| Record set |
______
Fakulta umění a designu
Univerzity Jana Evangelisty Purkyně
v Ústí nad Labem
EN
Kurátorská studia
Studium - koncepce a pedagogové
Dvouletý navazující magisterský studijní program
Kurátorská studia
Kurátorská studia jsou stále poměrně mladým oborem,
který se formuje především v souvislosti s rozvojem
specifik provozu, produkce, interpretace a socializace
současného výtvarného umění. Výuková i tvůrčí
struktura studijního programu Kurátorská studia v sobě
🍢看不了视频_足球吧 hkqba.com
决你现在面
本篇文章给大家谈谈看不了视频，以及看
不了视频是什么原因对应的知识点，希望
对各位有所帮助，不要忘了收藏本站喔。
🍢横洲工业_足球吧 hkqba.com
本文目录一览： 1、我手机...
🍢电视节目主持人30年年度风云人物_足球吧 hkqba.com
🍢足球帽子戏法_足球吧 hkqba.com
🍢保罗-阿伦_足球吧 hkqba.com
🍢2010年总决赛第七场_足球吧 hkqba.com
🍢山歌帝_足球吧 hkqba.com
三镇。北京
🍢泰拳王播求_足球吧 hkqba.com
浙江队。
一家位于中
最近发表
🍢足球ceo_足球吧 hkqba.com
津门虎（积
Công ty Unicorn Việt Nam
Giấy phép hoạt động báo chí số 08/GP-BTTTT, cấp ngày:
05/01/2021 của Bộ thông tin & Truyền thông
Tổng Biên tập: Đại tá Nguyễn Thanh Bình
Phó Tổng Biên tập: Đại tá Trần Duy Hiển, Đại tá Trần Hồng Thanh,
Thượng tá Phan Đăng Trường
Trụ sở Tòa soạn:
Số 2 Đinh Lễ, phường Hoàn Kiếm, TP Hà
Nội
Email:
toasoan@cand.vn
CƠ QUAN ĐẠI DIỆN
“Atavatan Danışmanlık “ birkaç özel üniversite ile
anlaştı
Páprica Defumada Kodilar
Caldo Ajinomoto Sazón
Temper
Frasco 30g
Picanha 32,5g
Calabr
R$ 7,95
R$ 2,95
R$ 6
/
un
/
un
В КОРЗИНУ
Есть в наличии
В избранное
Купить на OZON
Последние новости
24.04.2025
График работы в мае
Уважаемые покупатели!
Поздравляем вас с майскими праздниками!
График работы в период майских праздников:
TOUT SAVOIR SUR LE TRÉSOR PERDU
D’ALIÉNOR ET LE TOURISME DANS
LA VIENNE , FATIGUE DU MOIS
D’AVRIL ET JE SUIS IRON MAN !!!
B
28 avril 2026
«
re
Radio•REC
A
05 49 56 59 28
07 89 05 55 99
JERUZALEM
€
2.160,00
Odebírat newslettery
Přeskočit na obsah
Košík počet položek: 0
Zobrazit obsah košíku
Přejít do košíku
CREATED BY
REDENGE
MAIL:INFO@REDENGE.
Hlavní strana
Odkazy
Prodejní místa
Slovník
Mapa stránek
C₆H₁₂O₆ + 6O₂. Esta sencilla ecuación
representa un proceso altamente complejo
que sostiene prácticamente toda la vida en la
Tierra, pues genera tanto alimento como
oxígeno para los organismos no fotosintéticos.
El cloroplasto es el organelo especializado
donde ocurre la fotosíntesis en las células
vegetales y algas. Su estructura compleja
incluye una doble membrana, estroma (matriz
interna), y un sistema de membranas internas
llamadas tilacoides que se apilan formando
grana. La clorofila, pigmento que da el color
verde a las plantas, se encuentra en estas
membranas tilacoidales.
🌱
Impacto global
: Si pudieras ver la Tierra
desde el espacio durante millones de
______
| Aim of the exercise |
A word-for-word transcription of all the data is needed.

| Solution |
Fakulta umění a designu
Univerzity Jana Evangelisty Purkyně
v Ústí nad Labem
EN
Kurátorská studia
Studium - koncepce a pedagogové
Dvouletý navazující magisterský studijní program
Kurátorská studia
Kurátorská studia jsou stále poměrně mladým oborem,
který se formuje především v souvislosti s rozvojem
specifik provozu, produkce, interpretace a socializace
současného výtvarného umění. Výuková i tvůrčí
struktura studijního programu Kurátorská studia v sobě
🍢看不了视频_足球吧 hkqba.com
决你现在面
本篇文章给大家谈谈看不了视频，以及看
不了视频是什么原因对应的知识点，希望
对各位有所帮助，不要忘了收藏本站喔。
🍢横洲工业_足球吧 hkqba.com
本文目录一览： 1、我手机...
🍢电视节目主持人30年年度风云人物_足球吧 hkqba.com
🍢足球帽子戏法_足球吧 hkqba.com
🍢保罗-阿伦_足球吧 hkqba.com
🍢2010年总决赛第七场_足球吧 hkqba.com
🍢山歌帝_足球吧 hkqba.com
三镇。北京
🍢泰拳王播求_足球吧 hkqba.com
浙江队。
一家位于中
最近发表
🍢足球ceo_足球吧 hkqba.com
津门虎（积
Công ty Unicorn Việt Nam
Giấy phép hoạt động báo chí số 08/GP-BTTTT, cấp ngày:
05/01/2021 của Bộ thông tin & Truyền thông
Tổng Biên tập: Đại tá Nguyễn Thanh Bình
Phó Tổng Biên tập: Đại tá Trần Duy Hiển, Đại tá Trần Hồng Thanh,
Thượng tá Phan Đăng Trường
Trụ sở Tòa soạn:
Số 2 Đinh Lễ, phường Hoàn Kiếm, TP Hà
Nội
Email:
toasoan@cand.vn
CƠ QUAN ĐẠI DIỆN
“Atavatan Danışmanlık “ birkaç özel üniversite ile
anlaştı
Páprica Defumada Kodilar
Caldo Ajinomoto Sazón
Temper
Frasco 30g
Picanha 32,5g
Calabr
R$ 7,95
R$ 2,95
R$ 6
/
un
/
un
В КОРЗИНУ
Есть в наличии
В избранное
Купить на OZON
Последние новости
24.04.2025
График работы в мае
Уважаемые покупатели!
Поздравляем вас с майскими праздниками!
График работы в период майских праздников:
TOUT SAVOIR SUR LE TRÉSOR PERDU
D’ALIÉNOR ET LE TOURISME DANS
LA VIENNE , FATIGUE DU MOIS
D’AVRIL ET JE SUIS IRON MAN !!!
B
28 avril 2026
«
re
Radio•REC
A
05 49 56 59 28
07 89 05 55 99
JERUZALEM
€
2.160,00
Odebírat newslettery
Přeskočit na obsah
Košík počet položek: 0
Zobrazit obsah košíku
Přejít do košíku
CREATED BY
REDENGE
MAIL:INFO@REDENGE.
Hlavní strana
Odkazy
Prodejní místa
Slovník
Mapa stránek
C₆H₁₂O₆ + 6O₂. Esta sencilla ecuación
representa un proceso altamente complejo
que sostiene prácticamente toda la vida en la
Tierra, pues genera tanto alimento como
oxígeno para los organismos no fotosintéticos.
El cloroplasto es el organelo especializado
donde ocurre la fotosíntesis en las células
vegetales y algas. Su estructura compleja
incluye una doble membrana, estroma (matriz
interna), y un sistema de membranas internas
llamadas tilacoides que se apilan formando
grana. La clorofila, pigmento que da el color
verde a las plantas, se encuentra en estas
membranas tilacoidales.
🌱
Impacto global
: Si pudieras ver la Tierra
desde el espacio durante millones de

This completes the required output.